MSF is working with the Kenyan Ministry of Health to screen all refugees arriving at Nadapal for measles. So far, the team has screened 6,000 people and vaccinated more than 1,000 children against measles and polio. Seven suspected cases of measles have been referred to the local hospital for treatment. “With cases of measles having been reported at the camps in Juba, where most of these refugees transited through, it is of the utmost importance that we do all that we can to prevent an outbreak in Kenya” says Molinie.
MSF has also distributed more than 11,000 liters of water in Nadapal.
In Ethiopia, MSF is establishing services for the roughly 5,500 refugees who have settled temporarily in Tirgol. MSF will provide outpatient care, maternity care, immunizations, and nutrition care, and will continue to do so after the refugees are moved to a permanent camp in Leichure, which is currently under construction.
People, Tensions, Moving from South Sudan to Uganda
Many South Sudanese refugees arriving in Uganda are brought to Dzaipi, a transit camp just a few miles from the border with South Sudan. Most have already walked for four or five days, then hitched a ride on a truck for several more hours until they reached the border crossing at Elegu.
Designed to house 3,000 people, Dzaipi is now struggling to accommodate more than 25,000, the vast majority of them women and children. “People had to shelter under trees, or at best inside the building of the local school, without access to basics such as water, food, latrines or healthcare,” says Ruben Pottier, MSF’s head of mission in Uganda.
In an attempt to lessen overcrowding, new arrivals are now taken to nearby Numanzi camp, where they spend two or three days in communal shelters before getting a plot of land on which they can set up a tent. Numanzi has space for 20,000, but with an average of 700 new arrivals each day, it is likely to be full very soon. There are concerns about how many more refugees the region can cope with, particularly because there are tensions between ethnic groups in the camps.
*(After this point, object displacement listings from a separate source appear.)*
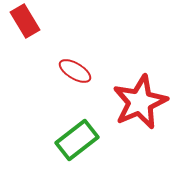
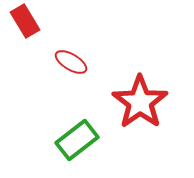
red ellipse: moved 4 px left, 9 px up
red star: rotated 12 degrees counterclockwise
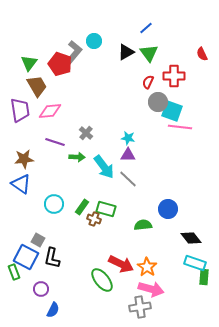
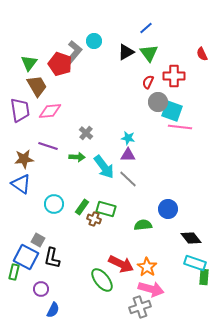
purple line at (55, 142): moved 7 px left, 4 px down
green rectangle at (14, 272): rotated 35 degrees clockwise
gray cross at (140, 307): rotated 10 degrees counterclockwise
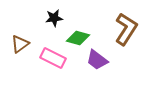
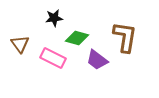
brown L-shape: moved 1 px left, 8 px down; rotated 24 degrees counterclockwise
green diamond: moved 1 px left
brown triangle: rotated 30 degrees counterclockwise
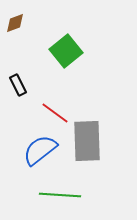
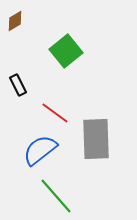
brown diamond: moved 2 px up; rotated 10 degrees counterclockwise
gray rectangle: moved 9 px right, 2 px up
green line: moved 4 px left, 1 px down; rotated 45 degrees clockwise
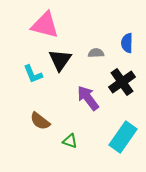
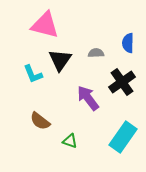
blue semicircle: moved 1 px right
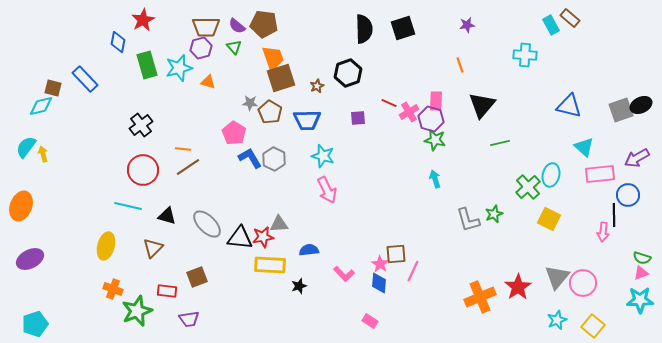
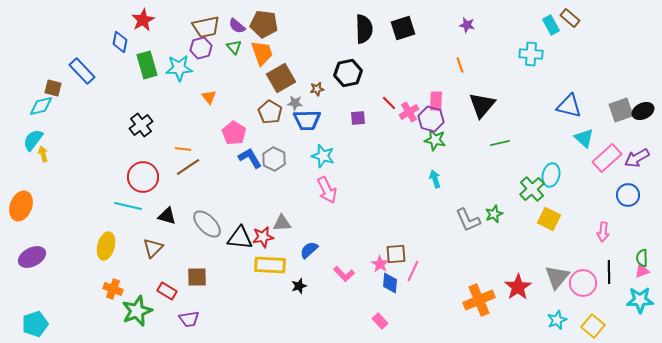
purple star at (467, 25): rotated 21 degrees clockwise
brown trapezoid at (206, 27): rotated 12 degrees counterclockwise
blue diamond at (118, 42): moved 2 px right
cyan cross at (525, 55): moved 6 px right, 1 px up
orange trapezoid at (273, 58): moved 11 px left, 5 px up
cyan star at (179, 68): rotated 12 degrees clockwise
black hexagon at (348, 73): rotated 8 degrees clockwise
brown square at (281, 78): rotated 12 degrees counterclockwise
blue rectangle at (85, 79): moved 3 px left, 8 px up
orange triangle at (208, 82): moved 1 px right, 15 px down; rotated 35 degrees clockwise
brown star at (317, 86): moved 3 px down; rotated 16 degrees clockwise
gray star at (250, 103): moved 45 px right
red line at (389, 103): rotated 21 degrees clockwise
black ellipse at (641, 105): moved 2 px right, 6 px down
cyan semicircle at (26, 147): moved 7 px right, 7 px up
cyan triangle at (584, 147): moved 9 px up
red circle at (143, 170): moved 7 px down
pink rectangle at (600, 174): moved 7 px right, 16 px up; rotated 36 degrees counterclockwise
green cross at (528, 187): moved 4 px right, 2 px down
black line at (614, 215): moved 5 px left, 57 px down
gray L-shape at (468, 220): rotated 8 degrees counterclockwise
gray triangle at (279, 224): moved 3 px right, 1 px up
blue semicircle at (309, 250): rotated 36 degrees counterclockwise
green semicircle at (642, 258): rotated 72 degrees clockwise
purple ellipse at (30, 259): moved 2 px right, 2 px up
pink triangle at (641, 273): moved 1 px right, 2 px up
brown square at (197, 277): rotated 20 degrees clockwise
blue diamond at (379, 283): moved 11 px right
red rectangle at (167, 291): rotated 24 degrees clockwise
orange cross at (480, 297): moved 1 px left, 3 px down
pink rectangle at (370, 321): moved 10 px right; rotated 14 degrees clockwise
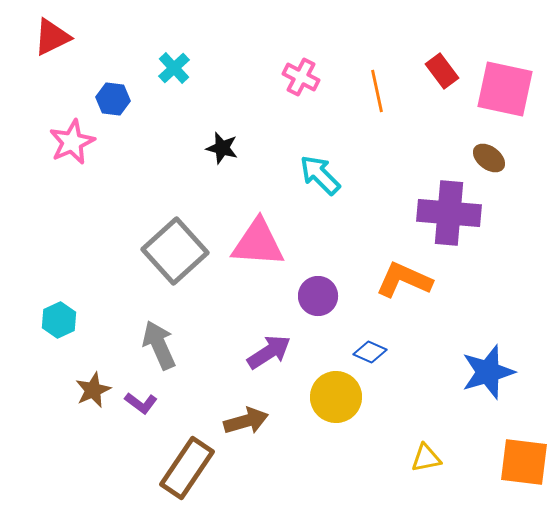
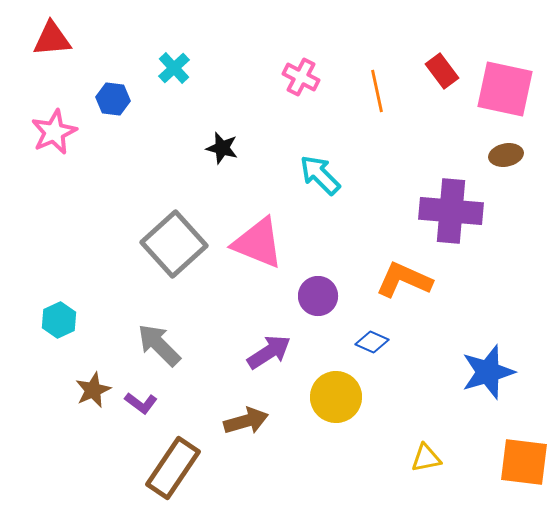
red triangle: moved 2 px down; rotated 21 degrees clockwise
pink star: moved 18 px left, 10 px up
brown ellipse: moved 17 px right, 3 px up; rotated 48 degrees counterclockwise
purple cross: moved 2 px right, 2 px up
pink triangle: rotated 18 degrees clockwise
gray square: moved 1 px left, 7 px up
gray arrow: rotated 21 degrees counterclockwise
blue diamond: moved 2 px right, 10 px up
brown rectangle: moved 14 px left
Most crossing at Elegu are ethnic Dinkas. Ethnic Nuers are mostly crossing into Arua, a neighboring district, and settling in the Ocea transit camp, where 10,000 refugees have been registered. There is overlap, however, and, says Pottier, “people bring their ethnic divisions with them.” These are particularly visible around the water tanks. In Dzaipi, Pottier says, “The Dinka majority stopped the Nuers from fetching water from the tank, so we had to set up another water tank in the Nuer area of the camp.”
The humanitarian response to the refugee influx in northern Uganda has been slow, thus far involving just a few aid organizations. “MSF has covered 90 percent of the clean water provision in Ocea, Dzaipi and Numanzi camps so far,” says Pottier. MSF teams are also running clinics in Ocea and Numanzi camps, screening children under the age of five for malnutrition, and vaccinating new arrivals against measles and polio.